Most of the issues that RIPS finds are false positive. It seems that RIPS deems any file or database input as potentially harmful user input and does not see whether the input is checked/sanitized.
Also, it seems that RIPS sometimes omits code, which forces the user of RIPS to open the corresponding file and find the line of code to really understand what it does. For example in common.php
on line 153
($secure)? 'https://' : 'http://')
becomes
'https://' : 'http://')
in RIPS.
Authentication & Cryptography specific issues
With the focus on tainted user input and as the list of vulnerabilities indicates, RIPS is not a very useful tool for finding authentication and cryptography issues in a PHP application.
Conclusions
Comparison of Fortify, RATS and RIPS
In comparing the tools, there are two important things to consider: The correctness of the analysis of the tool, and the ease of use of the tool. In the correctness of the analysis, Fortify stands out the most. Although it has quite a lot of false positives, it does find more true positives than the alternatives and that is, in the end, what you want to find. Also in the ease of use of the tool, Fortify wins. Although there are some improvements to be made, it does provide a few features that make it a lot easier to analyse the given issues. RIPS does provide some ways to analyse the issues, but is by far not as good as Fortify.

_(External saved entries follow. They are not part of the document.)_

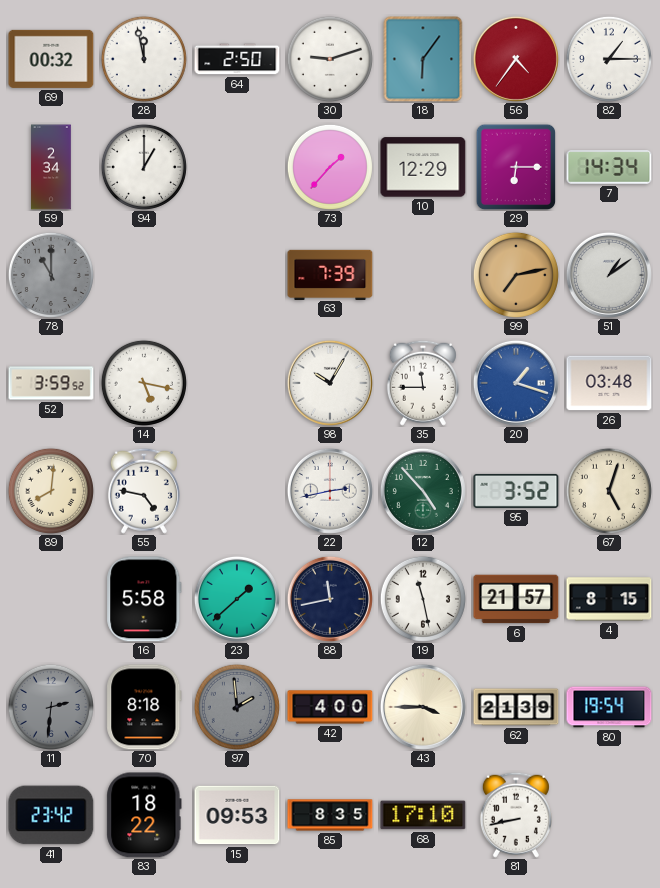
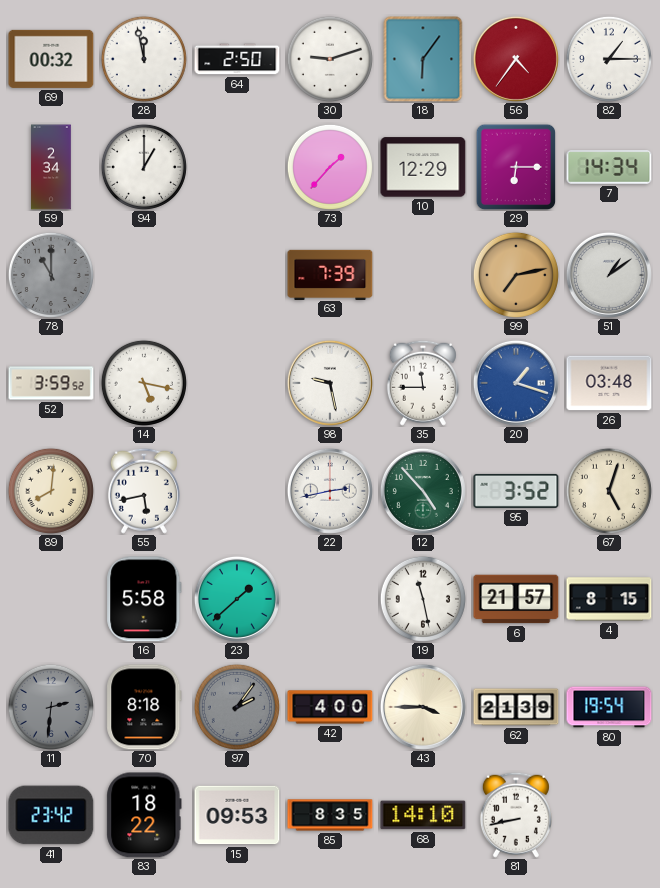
98: 10:05 -> 9:28
55: 4:47 -> 5:43
88: 11:43 -> none
97: 1:59 -> 2:06
68: 17:10 -> 14:10
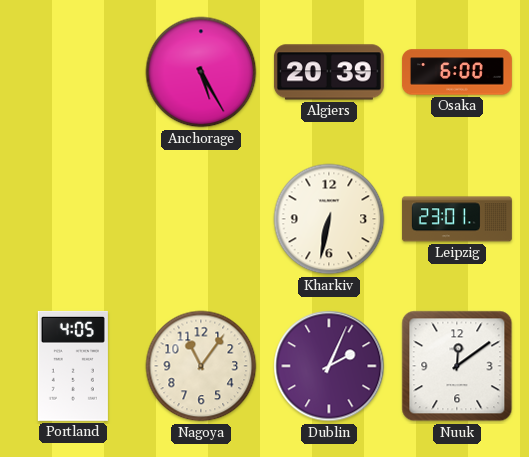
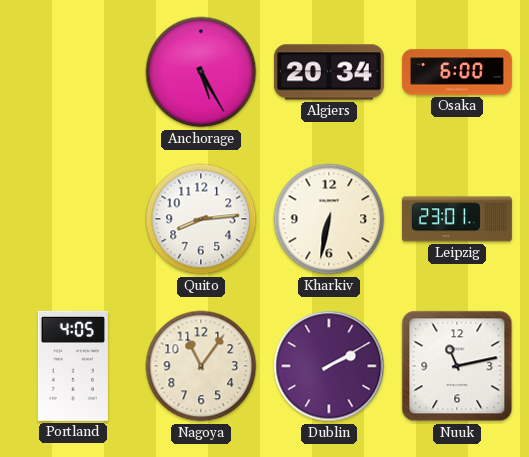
Algiers: 20:39 -> 20:34
Quito: none -> 8:14
Dublin: 2:04 -> 2:10
Nuuk: 12:09 -> 11:13
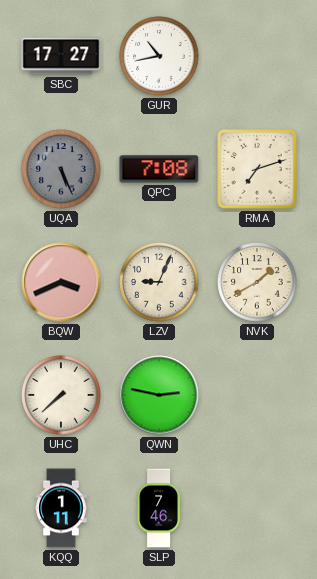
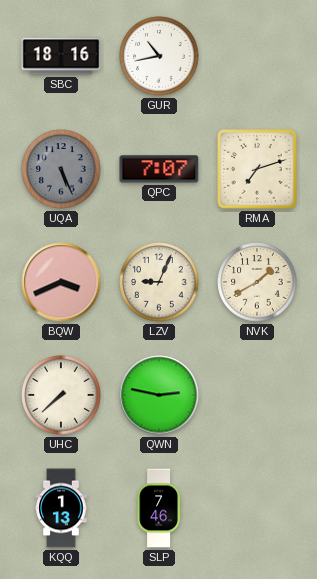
SBC: 17:27 -> 18:16
QPC: 7:08 -> 7:07
KQQ: 1:11 -> 1:13
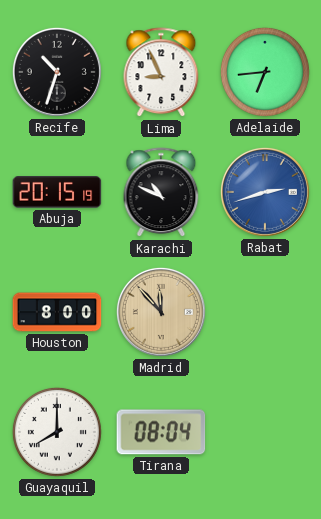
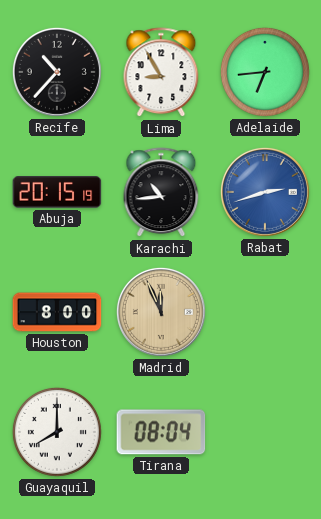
Recife: 10:33 -> 10:37
Lima: 8:56 -> 8:55
Karachi: 10:49 -> 10:44
Madrid: 11:53 -> 11:56
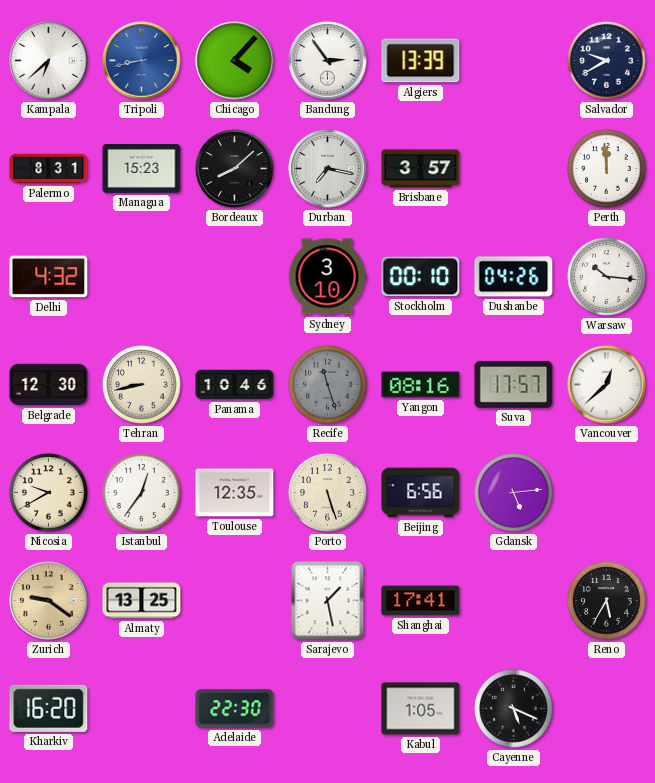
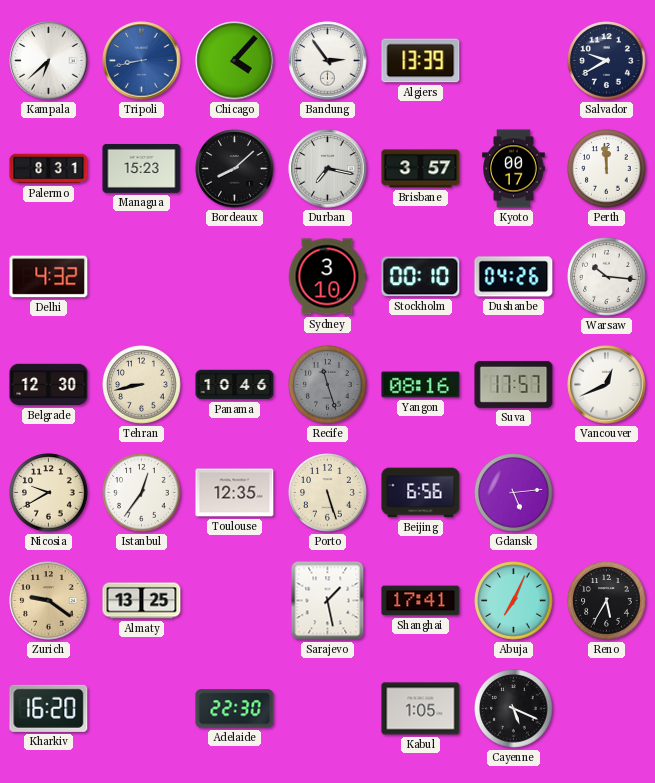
Kyoto: none -> 00:17
Vancouver: 12:38 -> 12:41
Abuja: none -> 7:04
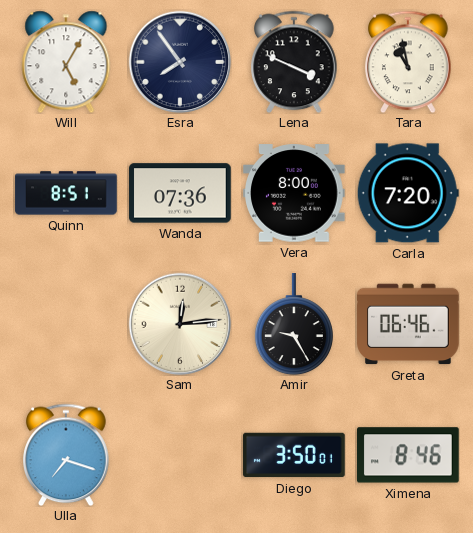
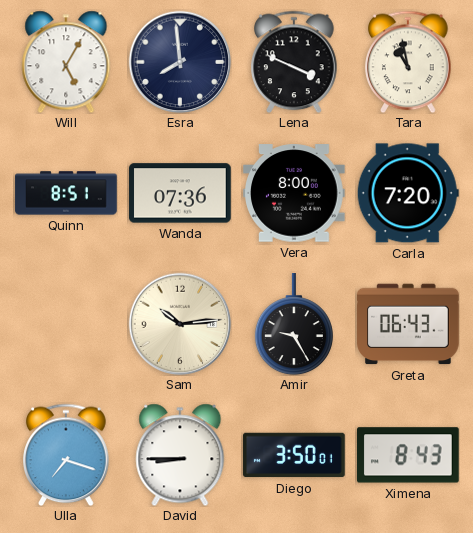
Esra: 7:54 -> 7:59
Sam: 12:14 -> 10:14
Greta: 06:46 -> 06:43
David: none -> 8:45
Ximena: 8:46 -> 8:43
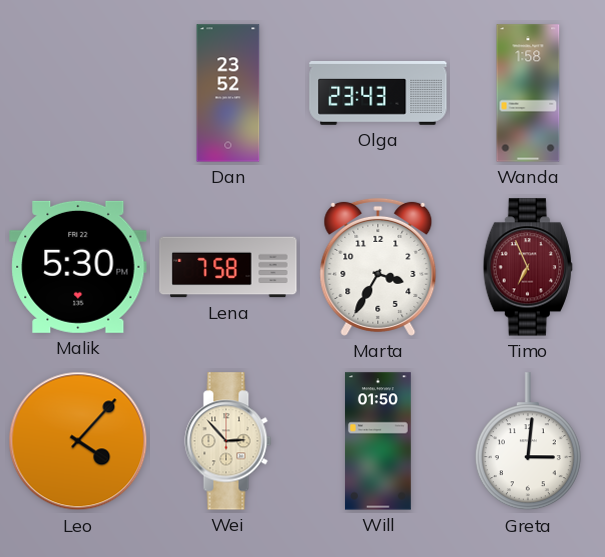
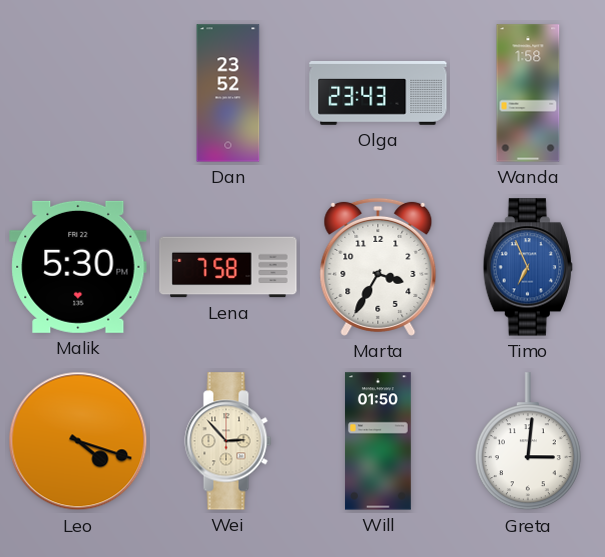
Timo dial: burgundy -> blue
Leo: 4:07 -> 4:18
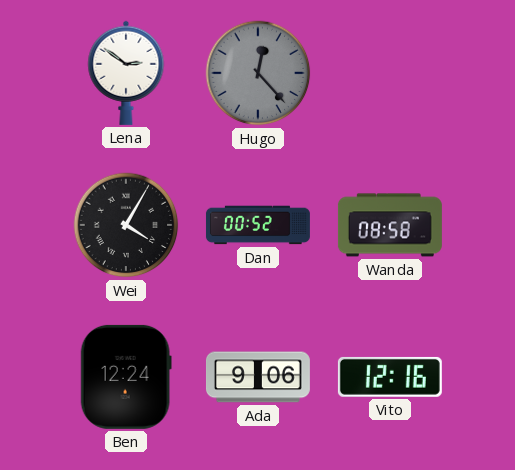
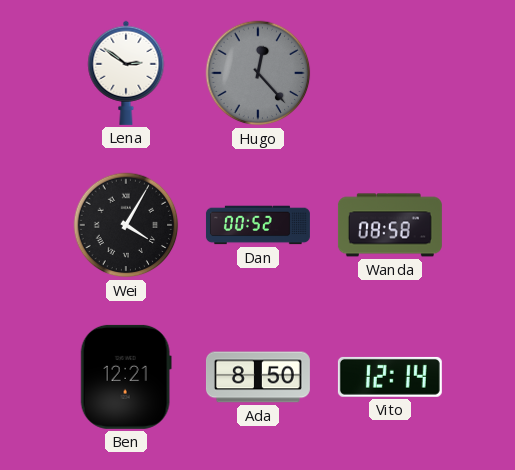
Ben: 12:24 -> 12:21
Ada: 9:06 -> 8:50
Vito: 12:16 -> 12:14
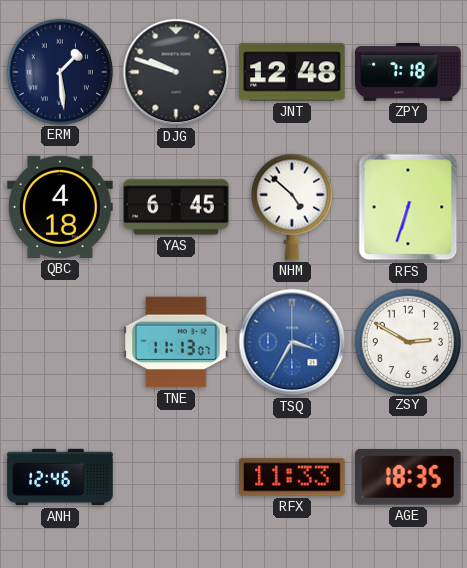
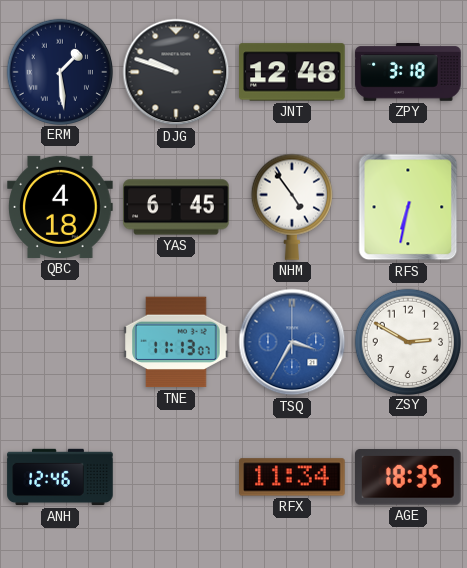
ZPY: 7:18 -> 3:18
NHM: 4:52 -> 4:54
RFS: 6:33 -> 6:32
RFX: 11:33 -> 11:34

Fortify was, besides this, also the only tool that could focus on Authentication and Cryptographic issues, although it proved not too helpful in finding out whether a page is in the public or private domain. (Erik: What do you mean by public or private domain here? wether a page is publicly accessible or only by a specific user/the admin? If so, isn't that part of the internal logic of the web application, which you can hardly expect Fortify to know something about?)
Tools in general
All these tools can only offer a guideline to the security analyst and a lot of manual analysis is still required to verify all issues. Proper aiding in analysis, e.g. by showing relevant code, can greatly reduce the user's work.
In general these tools seem to focus a lot on sanitation of data. This is also one of the weaknesses of the tools because they don't really have any way to tell if data has been sanitized. (Erik: Still, tools can tell something about whether data has been sanatized if it knows some standard sanitisation functions that could/should be used.) This is the cause of most false positives.